Falls der Bundesrat der Empfehlung der Kommission folgen sollte, spricht viel dafür, dass die Renten der Versicherten längerfristig noch mehr schrumpfen werden. Den Schätzungen des Seco und der KOF zufolge dürfte die Inflation im nächsten Jahr mindestens 1 Prozent betragen. Eine Senkung auf 0,75 Prozent würde bedeuten, dass das von den Versicherten in der 2. Säule angesparte Kapital an Wert verliert. Dazu kommt, dass die Pensionskassen ihren Umwandlungssatz weiterhin massiv senken. Die Versicherten werden somit doppelt bestraft: durch einen Wertverlust ihres Kapitals und durch eine Senkung des Umwandlungssatzes bei der Pensionierung.

Vertrauen in die 2. Säule wird erschüttert

Eine Senkung des Mindestzinssatzes im aktuellen Kontext käme einer Desavouierung der 2. Säule gleich. Die Pensionskassen erzielten in den vergangenen fünf Jahren eine durchschnittliche Performance von jährlich rund 4,5 Prozent und im vergangenen Jahr gar von 8 Prozent (Quelle Credit Suisse Schweizer Pensionskassen Index, 3. Quartal 2018). Vor diesem Hintergrund wäre es für die Versicherten unverständlich, warum ihr Alterskapital zu weniger als 1 Prozent verzinst wird. Damit würde lediglich das Vertrauen in die 2. Säule als Sozialversicherung geschwächt.
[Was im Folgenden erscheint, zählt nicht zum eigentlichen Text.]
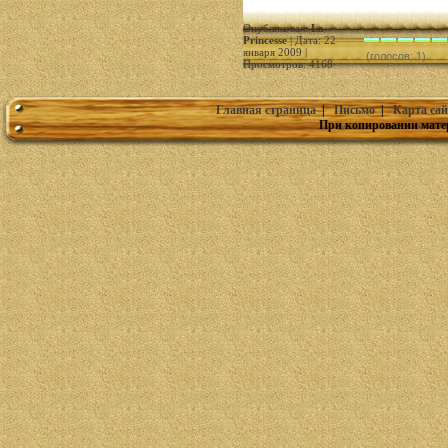
Опубликовал:
La
Princesse
| Дата: 22
января 2009 |
(голосов: 1)
Просмотров: 4168
Главная страница
|
Письмо
|
Карта сай
При копировании мате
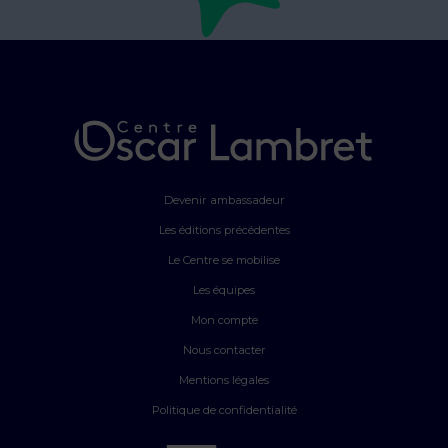
Devenir ambassadeur
Les éditions précédentes
Le Centre se mobilise
Les équipes
Mon compte
Nous contacter
Mentions légales
Politique de confidentialité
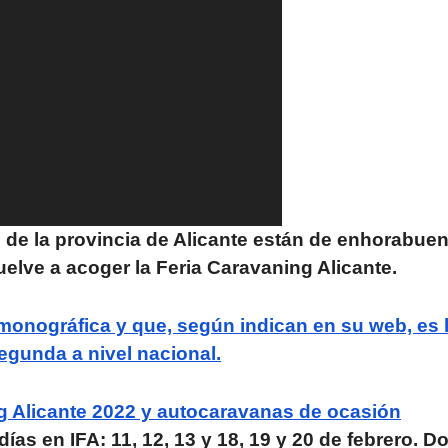
 de la provincia de Alicante están de enhorabuen
vuelve a acoger la Feria Caravaning Alicante.
ia monográfica y que, según indican en su web, es 
egunda a nivel nacional.
ng Alicante 2022 y autocaravanas de ocasión
ías en IFA: 11, 12, 13 y 18, 19 y 20 de febrero. D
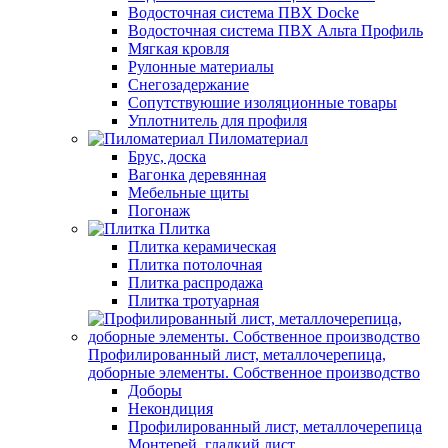
Водосточная система ПВХ Docke
Водосточная система ПВХ Альта Профиль
Мягкая кровля
Рулонные материалы
Снегозадержание
Сопутствуюшие изоляционные товары
Уплотнитель для профиля
Пиломатериал
Брус, доска
Вагонка деревянная
Мебельные щиты
Погонаж
Плитка
Плитка керамическая
Плитка потолочная
Плитка распродажа
Плитка тротуарная
Профилированный лист, металлочерепица,
доборные элементы. Собственное производство
Доборы
Некондиция
Профилированный лист, металлочерепица
Монтерей, гладкий лист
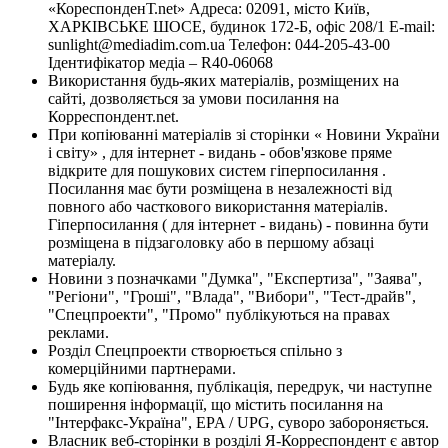
«КореспонденТ.net» Адреса: 02091, місто Київ,
ХАРКІВСЬКЕ ШОСЕ, будинок 172-Б, офіс 208/1 E-mail:
sunlight@mediadim.com.ua
Телефон: 044-205-43-00
Ідентифікатор медіа – R40-06068
Використання будь-яких матеріалів, розміщених на
сайті, дозволяється за умови посилання на
Корреспондент.net.
При копіюванні матеріалів зі сторінки « Новини України
і світу» , для інтернет - видань - обов'язкове пряме
відкрите для пошукових систем гіперпосилання .
Посилання має бути розміщена в незалежності від
повного або часткового використання матеріалів.
Гіперпосилання ( для інтернет - видань) - повинна бути
розміщена в підзаголовку або в першому абзаці
матеріалу.
Новини з позначками "Думка", "Експертиза", "Заява",
"Регіони", "Гроші", "Влада", "Вибори", "Тест-драйв",
"Спецпроекти", "Промо" публікуються на правах
реклами.
Розділ Спецпроекти створюється спільно з
комерційними партнерами.
Будь яке копіювання, публікація, передрук, чи наступне
поширення інформації, що містить посилання на
"Інтерфакс-Україна", EPA / UPG, суворо забороняється.
Власник веб-сторінки в розділі Я-Корреспондент є автор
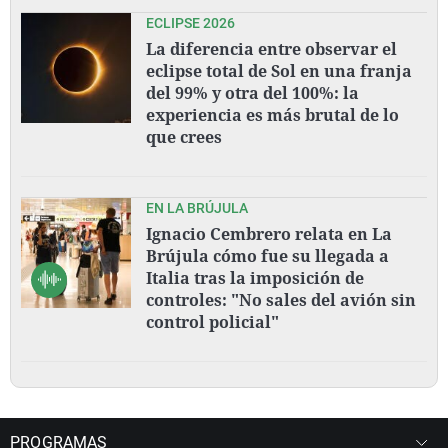
ECLIPSE 2026
La diferencia entre observar el
eclipse total de Sol en una franja
del 99% y otra del 100%: la
experiencia es más brutal de lo
que crees
EN LA BRÚJULA
Ignacio Cembrero relata en La
Brújula cómo fue su llegada a
Italia tras la imposición de
controles: "No sales del avión sin
control policial"
PROGRAMAS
Das Volk muss weiterhin über die Rentenhöhe befinden können

Der Vorschlag der mehrheitlich aus Technokraten bestehenden BVG-Kommission zeigt einmal mehr, dass das Volk oder seine Vertreter/innen das letzte Wort haben müssen. Regelmässig werden Vorschläge gemacht oder Vorstösse eingereicht, die darauf abzielen, dem Volk wegen der angeblichen Komplexität des Systems das Recht auf Festlegung der Rentenhöhe zu entziehen. Der Umwandlungssatz bestimmt die Höhe der Rente. Dieser muss weiterhin vom Parlament oder im Fall eines Referendums vom Volk festgelegt werden können. Der Bundesrat kann diese Woche beweisen, dass er sein Vertrauen weiterhin in unser Altersvorsorgesystem setzt und nicht in die mathematischen Formeln von Fachpersonen, deren Unabhängigkeit fraglich ist.